When it comes to the world of education, our Academic Mini-Conference 2024 keynote speaker Dr. Carrie Nolan started her talk with the importance of designing learning experiences in her presentation, IN OUR DESIGN ERA. The framework that she chose to address the educational experience of our future students focused on experiential learning, a regenerative paradigm, and building in a sense of adventure that fosters purposeful risk-taking and creative solutions. However, as with most things UDL, design as a fundamental pillar of education is not a new concept. 

The work that the Curriculum Consultants do here in the Teaching & Curriculum Development Centre (TCDC) at snəw̓eyəɬ leləm̓ Langara College is often referred to as instructional design. At the heart of that work is the goal of creating compelling experiences for learners in a well-designed environment, whether it be the classroom, course, program or the entire curriculum. So, as you start to think of yourself more as an artist/engineer of learning experiences, start with clear goals.  

This instructional design approach is known as Outcomes-Based Teaching & Learning. You can start by asking yourself some questions. Do you have explicit, measurable learning outcomes? Do you communicate those learning outcomes clearly to students? Does the design of your course or curriculum actually support the achievement of the learning outcomes? TCDC offers a number on resources on Course (Re)Design, including the video on Learning Outcomes below. 

Another way of thinking about this process of starting with learning goals, rather than course content, is the idea of backwards design. This YouTube video link offers a brief introduction to the backwards design framework.

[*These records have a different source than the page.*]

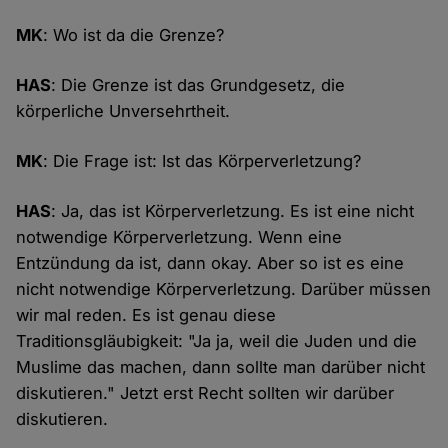
MK
: Wo ist da die Grenze?
HAS
: Die Grenze ist das Grundgesetz, die
körperliche Unversehrtheit.
MK
: Die Frage ist: Ist das Körperverletzung?
HAS
: Ja, das ist Körperverletzung. Es ist eine nicht
notwendige Körperverletzung. Wenn eine
Entzündung da ist, dann okay. Aber so ist es eine
nicht notwendige Körperverletzung. Darüber müssen
wir mal reden. Es ist genau diese
Traditionsgläubigkeit: "Ja ja, weil die Juden und die
Muslime das machen, dann sollte man darüber nicht
diskutieren." Jetzt erst Recht sollten wir darüber
diskutieren.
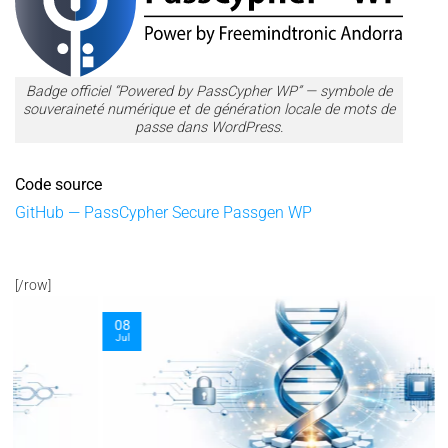
Badge officiel “Powered by PassCypher WP” — symbole de
souveraineté numérique et de génération locale de mots de
passe dans WordPress.
Code source
GitHub — PassCypher Secure Passgen WP
[/row]
08
Jul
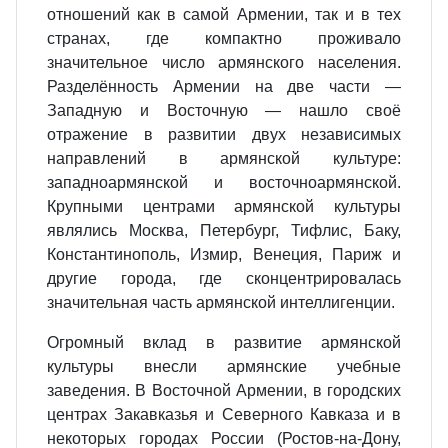
отношений как в самой Армении, так и в тех
странах, где компактно проживало
значительное число армянского населения.
Разделённость Армении на две части —
Западную и Восточную — нашло своё
отражение в развитии двух независимых
направлений в армянской культуре:
западноармянской и восточноармянской.
Крупными центрами армянской культуры
являлись Москва, Петербург, Тифлис, Баку,
Константинополь, Измир, Венеция, Париж и
другие города, где сконцентрировалась
значительная часть армянской интеллигенции.
Огромный вклад в развитие армянской
культуры внесли армянские учебные
заведения. В Восточной Армении, в городских
центрах Закавказья и Северного Кавказа и в
некоторых городах России (Ростов-на-Дону,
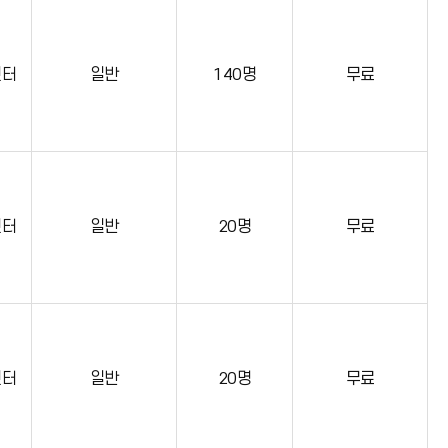
센터
일반
140명
무료
센터
일반
20명
무료
센터
일반
20명
무료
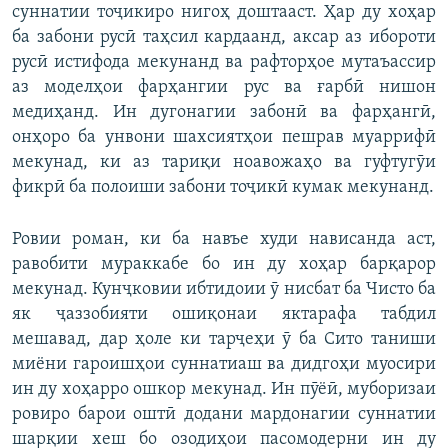
суннатии тоҷикиро нигоҳ доштааст. Ҳар ду хоҳар
ба забони русӣ таҳсил кардаанд, аксар аз ибороти
русӣ истифода мекунанд ва рафторҳое мутаъассир
аз моделҳои фарҳангии рус ва ғарбӣ нишон
медиҳанд. Ин дугонагии забонӣ ва фарҳангӣ,
онҳоро ба унвони шахсиятҳои пешрав муаррифӣ
мекунад, ки аз тариқи ноавожаҳо ва гуфтугӯи
фикрӣ ба полоиши забони тоҷикӣ кумак мекунанд.
Ровии роман, ки ба навъе худи нависанда аст,
равобити мураккабе бо ин ду хоҳар барқарор
мекунад. Кунҷковии ибтидоии ӯ нисбат ба Чисто ба
як ҷаззобияти ошиқонаи яктарафа табдил
мешавад, дар ҳоле ки тарҷеҳи ӯ ба Сито таниши
миёни гароишҳои суннатиаш ва дидгоҳи муосири
ин ду хоҳарро ошкор мекунад. Ин пӯёӣ, муборизаи
ровиро барои оштӣ додани мардонагии суннатии
шарқии хеш бо озодиҳои пасомодерни ин ду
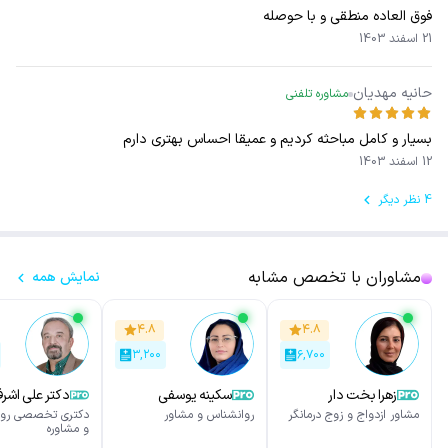
فوق العاده منطقی و با حوصله
21 اسفند 1403
حانیه مهدیان
مشاوره تلفنی
بسیار و کامل مباحثه کردیم و عمیقا احساس بهتری دارم
12 اسفند 1403
4 نظر دیگر
مشاوران با تخصص مشابه
نمایش همه
۴.۸
۴.۸
۳,۲۰۰
۶,۷۰۰
زهرا بخت دار
سکینه یوسفی
دکتر علی اشر
نورمحمدی
مشاور ازدواج و زوج درمانگر
روانشناس و مشاور
دکتری تخصصی روا
و مشاوره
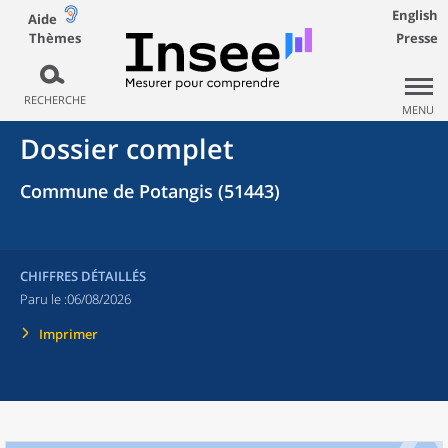
English
Aide
Thèmes
Presse
RECHERCHE
MENU
Dossier complet
Commune de Potangis (51443)
CHIFFRES DÉTAILLÉS
Paru le :
06/08/2026
Imprimer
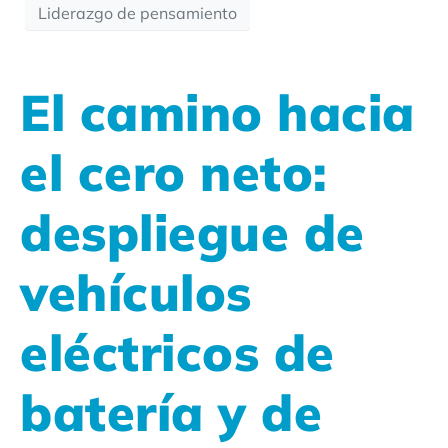
Liderazgo de pensamiento
El camino hacia
el cero neto:
despliegue de
vehículos
eléctricos de
batería y de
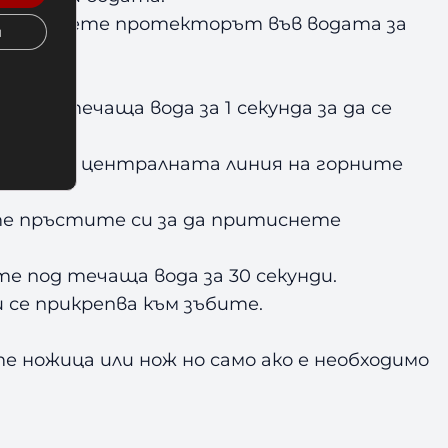
а поставете протекторът във водата за
и
под течаща вода за 1 секунда за да се
кторът с централната линия на горните
те пръстите си за да притиснете
 под течаща вода за 30 секунди.
се прикрепва към зъбите.
е ножица или нож но само ако е необходимо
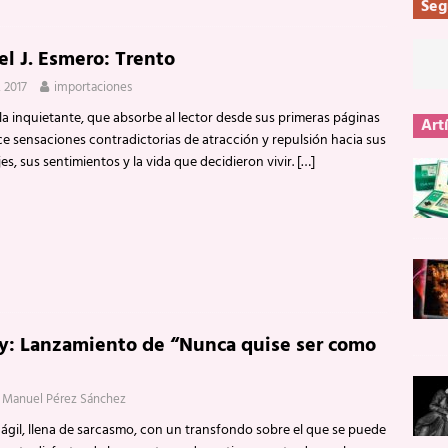
Seg
el J. Esmero: Trento
, 2017
importaciones
a inquietante, que absorbe al lector desde sus primeras páginas
Art
e sensaciones contradictorias de atracción y repulsión hacia sus
es, sus sentimientos y la vida que decidieron vivir.
[…]
ry: Lanzamiento de “Nunca quise ser como
n Manuel Pérez Sánchez
 ágil, llena de sarcasmo, con un transfondo sobre el que se puede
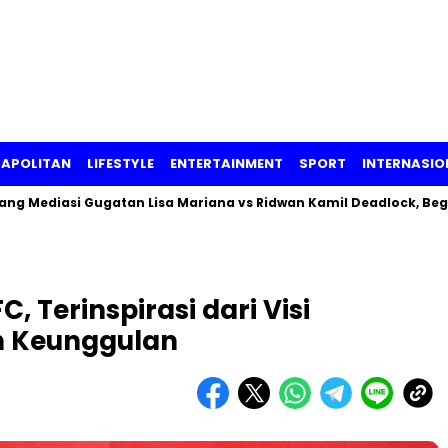
APOLITAN
LIFESTYLE
ENTERTAINMENT
SPORT
INTERNASIO
iasi Gugatan Lisa Mariana vs Ridwan Kamil Deadlock, Begini Kl
 Terinspirasi dari Visi
h Keunggulan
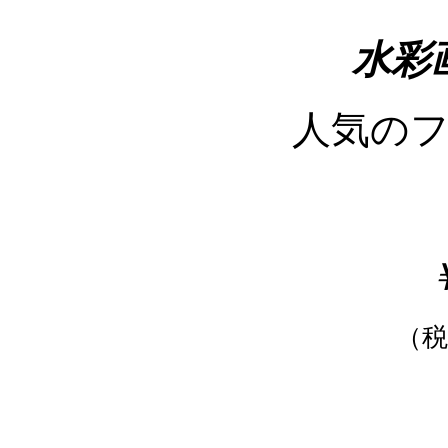
水彩
人気の
￥
（税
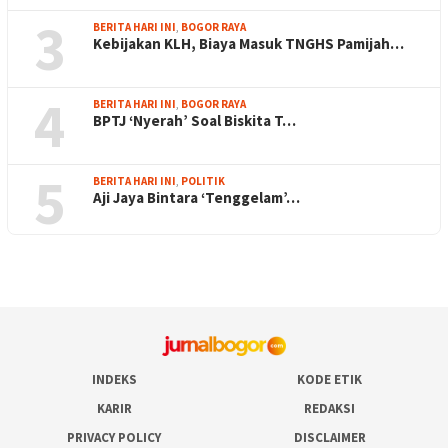
3
BERITA HARI INI
,
BOGOR RAYA
Kebijakan KLH, Biaya Masuk TNGHS Pamijah…
4
BERITA HARI INI
,
BOGOR RAYA
BPTJ ‘Nyerah’ Soal Biskita T…
5
BERITA HARI INI
,
POLITIK
Aji Jaya Bintara ‘Tenggelam’…
INDEKS
KODE ETIK
KARIR
REDAKSI
PRIVACY POLICY
DISCLAIMER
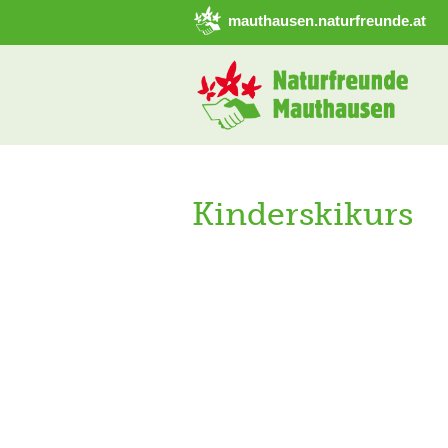
➜ Hauptregion der Seite anspringen
mauthausen.naturfreunde.at
Kinderskikurs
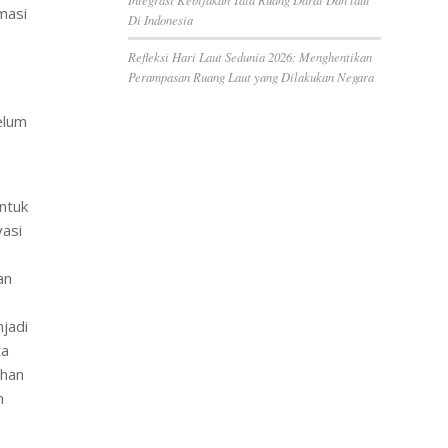
masi
Di Indonesia
Refleksi Hari Laut Sedunia 2026: Menghentikan
Perampasan Ruang Laut yang Dilakukan Negara
elum
ntuk
vasi
an
jadi
ta
ahan
n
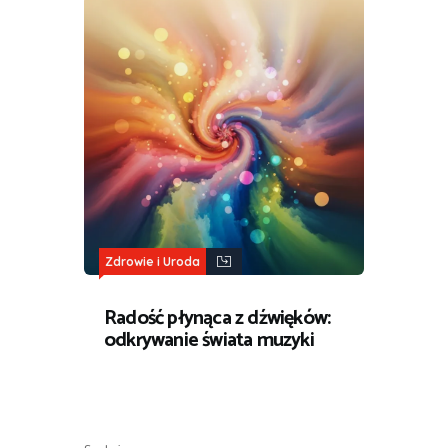
Zdrowie i Uroda
Radość płynąca z dźwięków:
odkrywanie świata muzyki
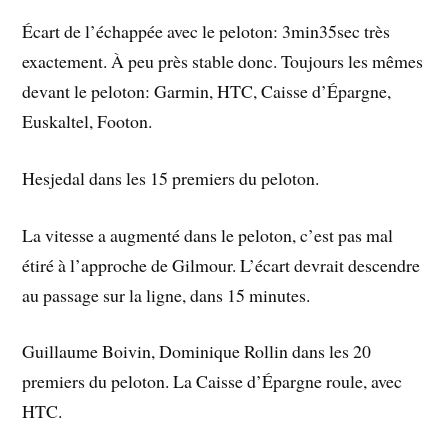
Écart de l’échappée avec le peloton: 3min35sec très
exactement. À peu près stable donc. Toujours les mêmes
devant le peloton: Garmin, HTC, Caisse d’Épargne,
Euskaltel, Footon.
Hesjedal dans les 15 premiers du peloton.
La vitesse a augmenté dans le peloton, c’est pas mal
étiré à l’approche de Gilmour. L’écart devrait descendre
au passage sur la ligne, dans 15 minutes.
Guillaume Boivin, Dominique Rollin dans les 20
premiers du peloton. La Caisse d’Épargne roule, avec
HTC.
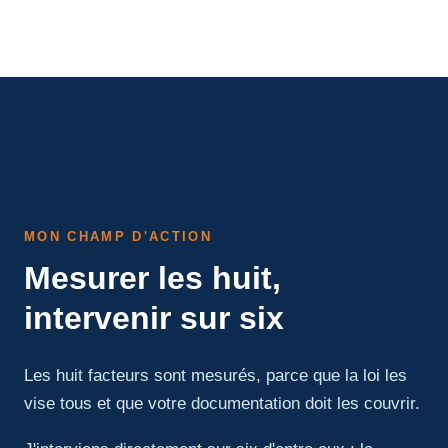
MON CHAMP D'ACTION
Mesurer les huit,
intervenir sur six
Les huit facteurs sont mesurés, parce que la loi les
vise tous et que votre documentation doit les couvrir.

Once you have clear, purposeful learning outcomes, the next step of UDL is always to include multiple means of engagement, representation, and action/expression. Good design means that students have flexible means to achieve the goals that you have set out. But it’s not just that students have choice or alternative means to engage with course material or express their learning. If the instructor has set a complex learning goal, then the course design can introduce scaffolding 

An example of scaffolding is when an instructor breaks down a complex learning goal into smaller learning activities and assessments that allow the learner to work on smaller chunks that build on each other. Scaffolding can help shift the focus from the product (exam, paper, project) to the learning process. It also offers opportunities to give students formative feedback that helps them improve throughout the learning process, rather than just a summative final grade for the end product.   

There are lots of ways to design learning experiences for your students: experiential learning, building on students’ prior knowledge, providing real-world or career context, adventure! Whatever you choose as your focus, remember that designers combine effective structure (bridge) with effective communication (the notion of crossing). It is easier for students to grasp the learning process, if the instructor uses rubrics to set clear expectations for the learning that they must demonstrate. In addition to rubrics, instructors can provide anonymized examples of previous student work that demonstrate concretely what it means to exceed, meet, partially meet, or fail to meet expectations.   

The design element in UDL encourages instructors to be creative, bold, and purposeful to maximize the effectiveness of the learning experience.